Using one fee to hide another


The following scenarios have a lot more in common than you might think:

– You decide to try an online grocery service, so you visit their website to get pricing info. Each delivery is only $4.99. Your time is worth way more than five bucks, so you buy the week’s groceries online.

– You arrive at a foreign airport and need to exchange some currency. You ask what their fees are, and they say it’s a flat rate of $3.50 per transaction. Sounds like a good deal, so you give them $100 USD to exchange.

So far, so good. But what happens next? In my experience, you’re in for a nasty surprise.

– Aside from the delivery fee, the online grocer marks up every item 20-50% higher than what a regular store charges.

– Separate from the service charge, the currency exchange tacks on several extra percentage points — in their favor — when calculating the exchange rate.

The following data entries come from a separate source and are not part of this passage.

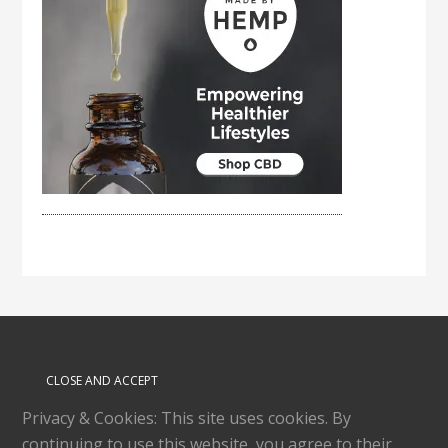
Privacy & Cookies: This site uses cookies. By
continuing to use this website, you agree to their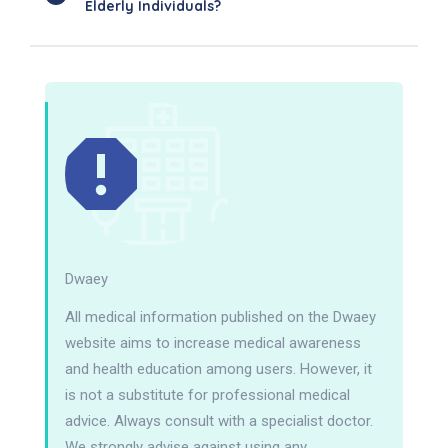
Elderly Individuals?
Dwaey
All medical information published on the Dwaey
website aims to increase medical awareness
and health education among users. However, it
is not a substitute for professional medical
advice. Always consult with a specialist doctor.
We strongly advise against using any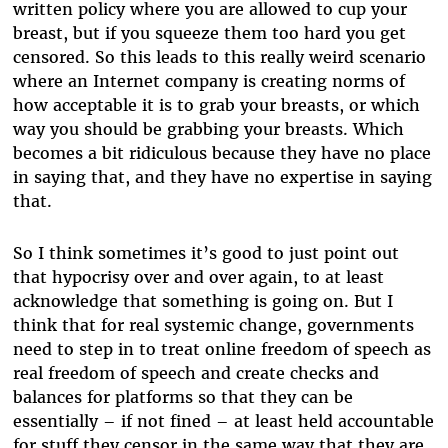
written policy where you are allowed to cup your
breast, but if you squeeze them too hard you get
censored. So this leads to this really weird scenario
where an Internet company is creating norms of
how acceptable it is to grab your breasts, or which
way you should be grabbing your breasts. Which
becomes a bit ridiculous because they have no place
in saying that, and they have no expertise in saying
that.
So I think sometimes it’s good to just point out
that hypocrisy over and over again, to at least
acknowledge that something is going on. But I
think that for real systemic change, governments
need to step in to treat online freedom of speech as
real freedom of speech and create checks and
balances for platforms so that they can be
essentially – if not fined – at least held accountable
for stuff they censor in the same way that they are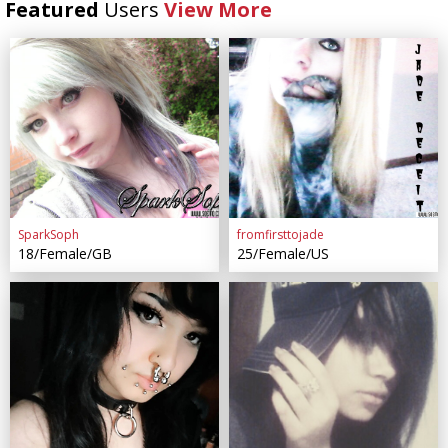
Featured
Users
View More
SparkSoph
fromfirsttojade
18/Female/GB
25/Female/US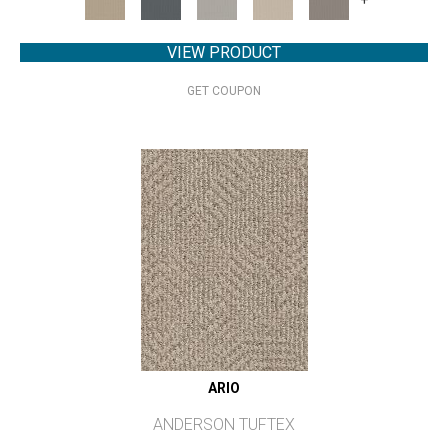
VIEW PRODUCT
GET COUPON
ARIO
ANDERSON TUFTEX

What’s going on here? These businesses are engaging in a form of bait and switch. They lure you in with the promise of a very reasonable, flat rate price. Then, since you’ve already agreed to what you think it’s going to cost, it’s much easier for them to sneak in more charges. In my examples, the companies do this by inflating the prices for the core goods and services, making a ton of extra money along the way.

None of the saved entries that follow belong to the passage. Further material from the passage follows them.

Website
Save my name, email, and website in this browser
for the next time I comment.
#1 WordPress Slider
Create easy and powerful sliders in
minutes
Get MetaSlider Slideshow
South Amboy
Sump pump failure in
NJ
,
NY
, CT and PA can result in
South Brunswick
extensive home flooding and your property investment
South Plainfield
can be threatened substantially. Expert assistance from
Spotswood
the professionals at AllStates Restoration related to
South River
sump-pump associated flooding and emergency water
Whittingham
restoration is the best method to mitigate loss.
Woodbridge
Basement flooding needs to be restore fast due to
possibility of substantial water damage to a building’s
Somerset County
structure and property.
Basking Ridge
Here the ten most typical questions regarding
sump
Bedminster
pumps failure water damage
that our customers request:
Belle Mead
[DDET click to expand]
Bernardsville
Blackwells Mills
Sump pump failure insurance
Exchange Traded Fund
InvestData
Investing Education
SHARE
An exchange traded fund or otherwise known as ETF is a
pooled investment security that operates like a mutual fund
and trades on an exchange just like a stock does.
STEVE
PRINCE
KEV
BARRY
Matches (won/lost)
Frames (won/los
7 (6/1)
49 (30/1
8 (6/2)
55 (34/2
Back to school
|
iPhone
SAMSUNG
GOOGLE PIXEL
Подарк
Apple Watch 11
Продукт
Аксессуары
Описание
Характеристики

How can you avoid getting caught in this trap? One approach is to check the total cost and compare it to the alternatives — before you mentally commit to doing business with a company. In a perfect world, these businesses would have to provide clear, upfront disclosures of the true cost of their products and services. But since that probably won’t happen anytime soon, we all need to be on the lookout for sneaky companies that hide one fee behind another.